Got it.  So this brings up another question...since it doesn't matter which address I use for RADIUS requests, I can then use both addresses on my NADs for each PSN as a form of redundancy to that specific node, right?  In other words, if Gi0 on PSN1 goes down, it can still serve RADIUS requests because my NADs also have the address of Gi1 for that same PSN.  Would I be somewhat correct?

That is right, but it is very rare that only one interface of ISE goes down.

Yeah but when you got other admins changing things around in a virtual environment or cabling new devices, things tend to happen and not in a good way.  But it's good to know I can use ISE in this manner.  Thanks so much for your feedback!

 

Terence

You should be using interface bonding or more than 1 PSN for redundancy and not disparate NICs
https://www.cisco.com/c/en/us/td/docs/security/ise/2-2/install_guide/b_ise_InstallationGuide22/b_ise_InstallationGuide22_chapter_0101.html

Jason Kunst
Cisco Employee
Cisco Employee

Thanks Jason,

 

My deployment will consist of two PAN/MnT nodes and two PSNs in which the PSNs are doing the profiling.  I am specifying both PSNs for redundancy for our NADs and endpoint devices but also like the idea of using both IP addresses for redundancy to the same PSN.  I'm still in the early stages of the deployment and ISE isn't fully into production; just using it for TACACS & VPN access but no wired or wireless dot1x as of yet.

 

Thanks for the reference links as well.  I'll check them out.

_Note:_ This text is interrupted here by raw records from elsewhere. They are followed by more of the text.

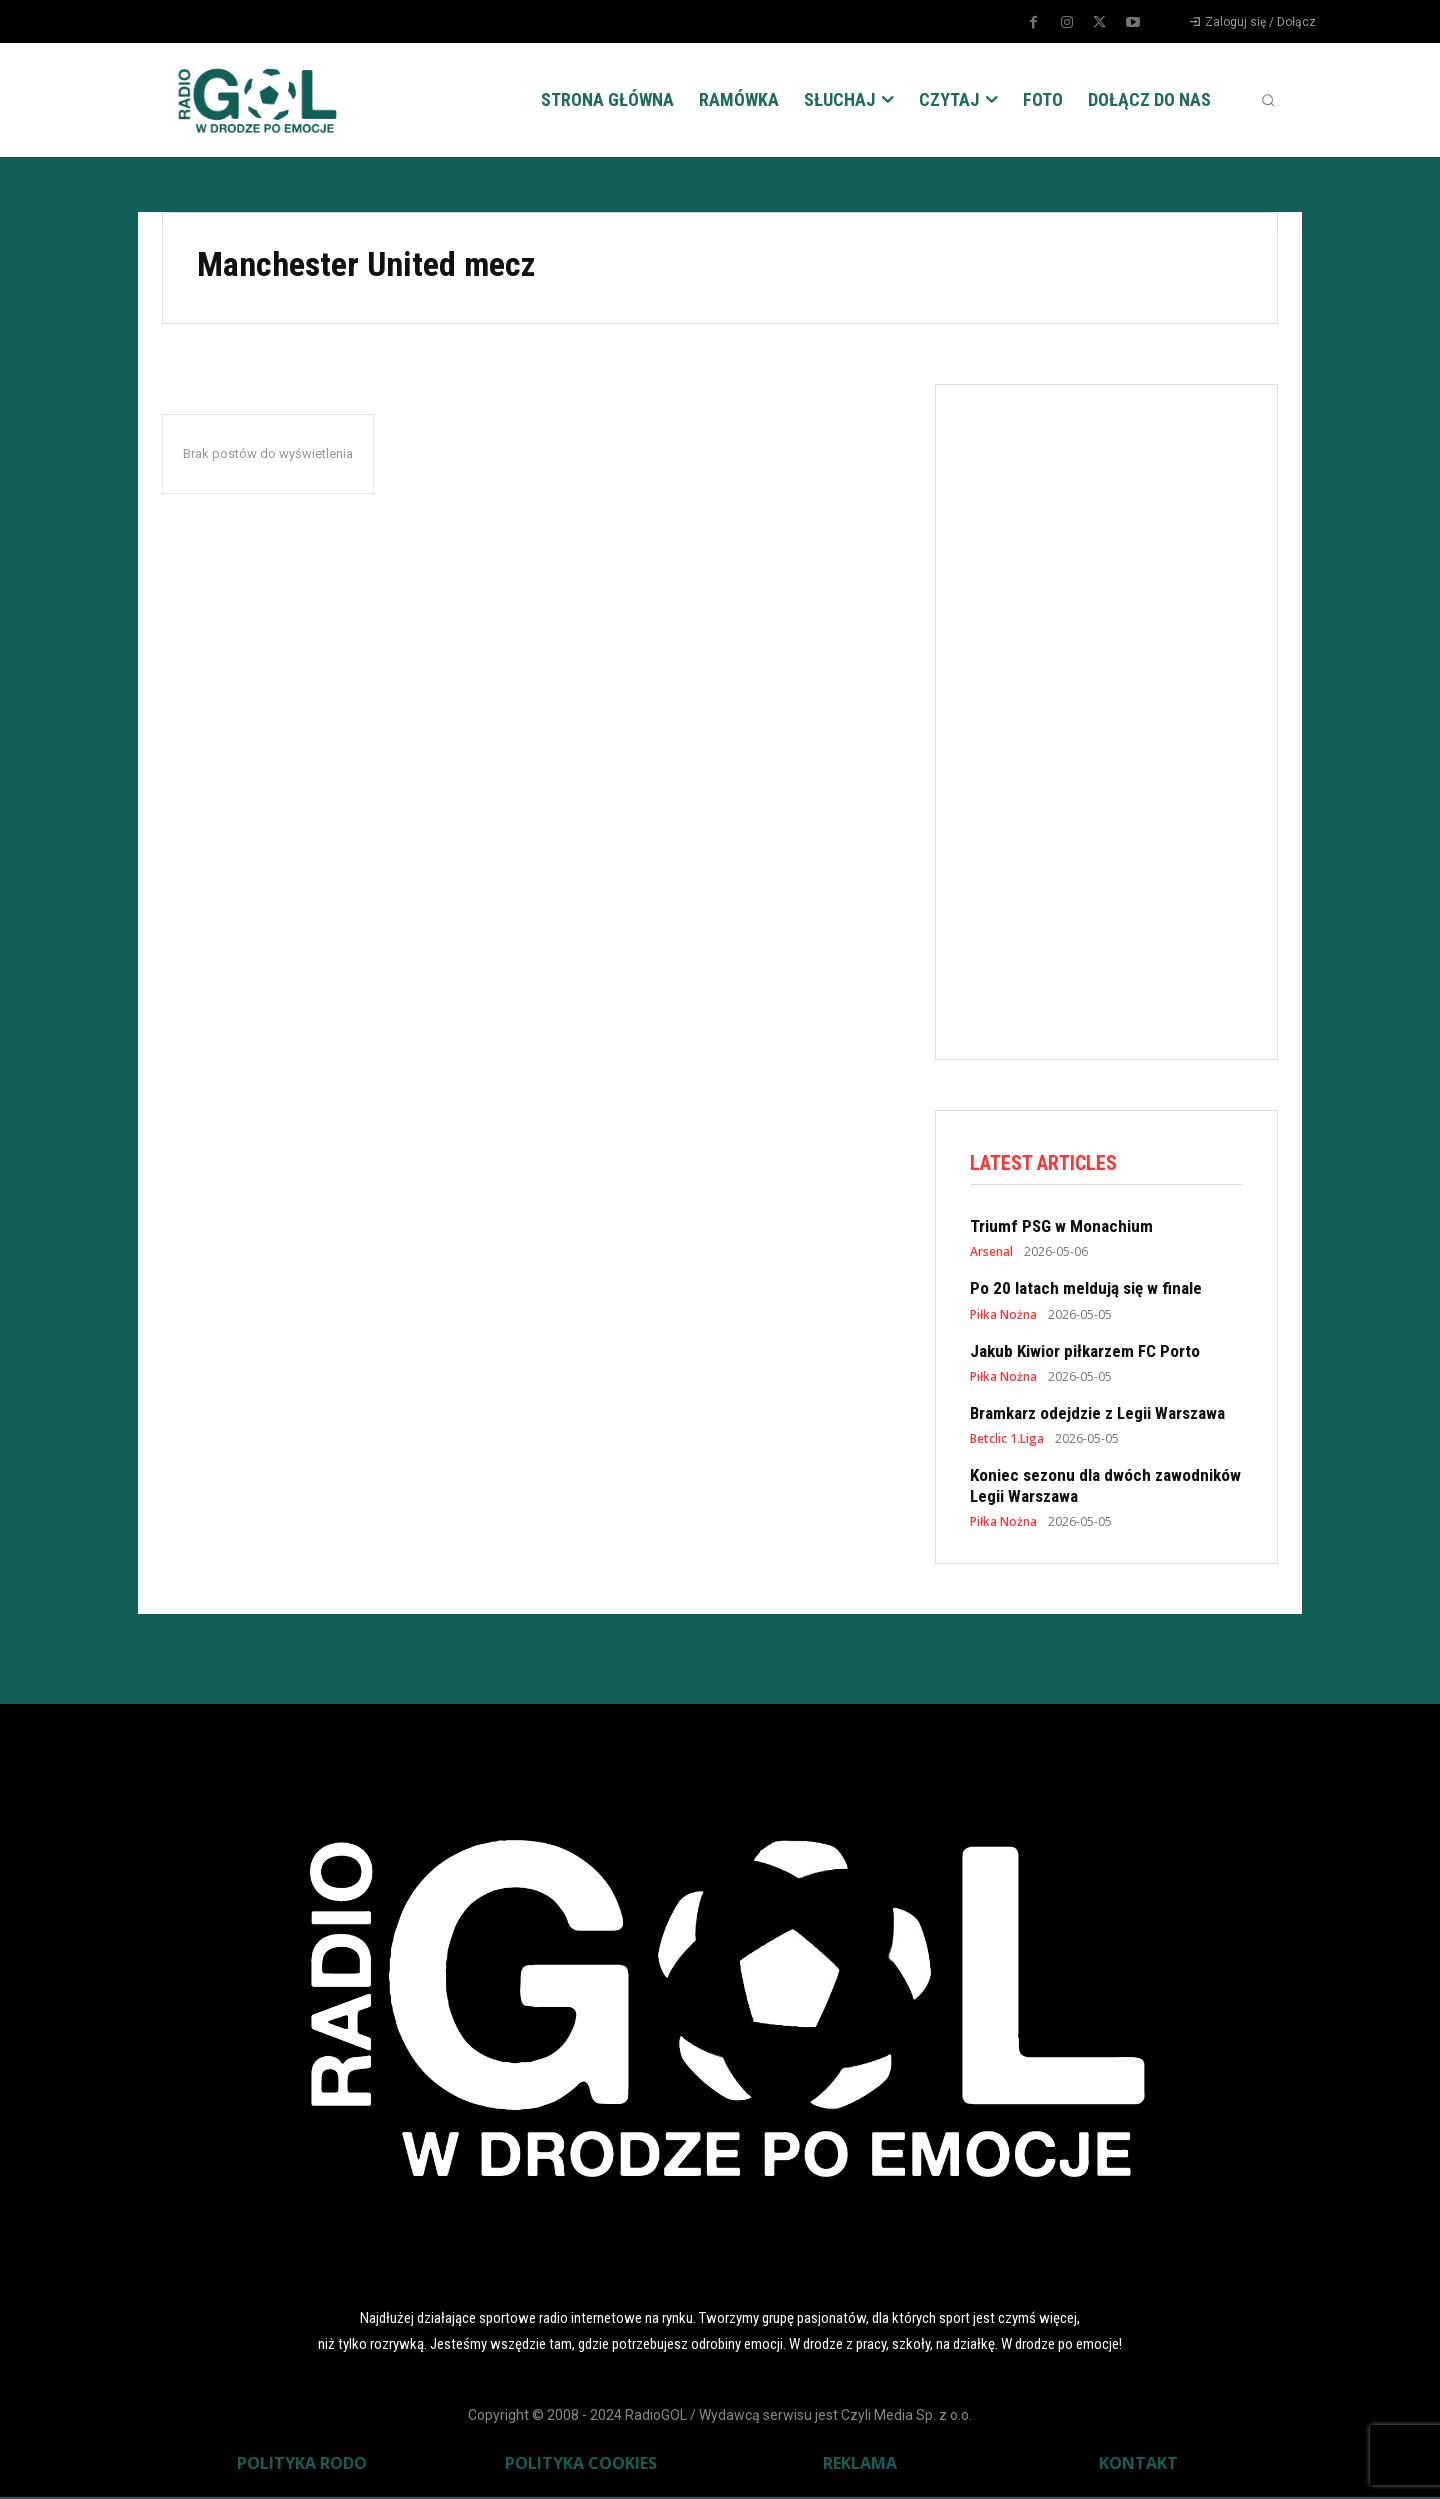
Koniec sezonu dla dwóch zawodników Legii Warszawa (1105, 1488)
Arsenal (991, 1254)
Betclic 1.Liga (1007, 1442)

Adding to what Jason said, the probes are recommended to be limited to 1 specific interface to avoid duplicate probes being received but it may or may not be same interface. As far as I know, there is hard and fast rule that the same interface used for authentication should be used for profiling if there are multiple interfaces configured. @jason, please feel free to correct me if I’m wrong.

Regarding NIC bonding, there are two fundamental differences in using NIC bonding and two separate interfaces for RADIUS.


1. In NIC bonding, you will have only 1 IP address configured and both the NICs will use a single virtual MAC address (Bond MAC address) of the active NIC. If you use separate interfaces, you should have different IP addresses and they will have separate mac addresses.
2. Only one NIC will be active all the time and serving RADIUS requests. If you use separate interfaces, you can have both of them serving RADIUS requests at the same time.

Depending on your requirements and your network design, you can choose which one you would like to implement.